Things link together nicely, but I felt that the jokes were a little bit more off-target than they could’ve been. If anything, the episode dealt handily with any structural complaints people may have but, while it had some damned funny moments, there were also some kinda slow points. In particular I thought the new potential cast member was predictable and not too interesting, as well as the audition process in general. Still, it ended well, and left me wondering whether the casting search plotline is at an end or not.
Also, some general housekeeping for 30 Rock: this episode’s moment(s) of product placement was the most recent in a long line for the show. It’s always very blatant and, in this case and previously, funny enough to ignore. They exist somewhere on border between parody and, well, just plain product placement, but they make me laugh so I give them a pass. Anyone like/hate them?

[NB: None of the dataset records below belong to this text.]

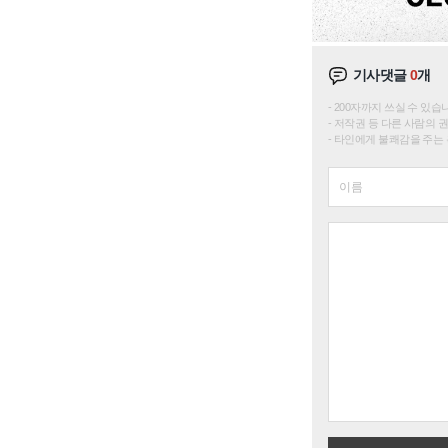
기사댓글
0
개
200자까지 쓰실 수 있습니다. 
저작권 등 다른 사람의 
타인에게 불쾌감을 주는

Another thing that a friend brought up to me is that a. Stone Mountain, Georgia is a real place and b. it’s nothing like the show’s depiction. Apparently it’s actually in the Atlanta metropolitan area and quite large. Who’d have thought? Doesn’t make it any less funny, though.
Random Thoughts:
“Sorry I’m not a robot.” – “We all are, but you’re getting there.”
“I don’t have bedbugs, Kenneth — I went to Princeton.”
“Back in Stone Mountain even the mayor had bedbugs … and she was a horse.”
“Beat it, Griz or Dot Com.”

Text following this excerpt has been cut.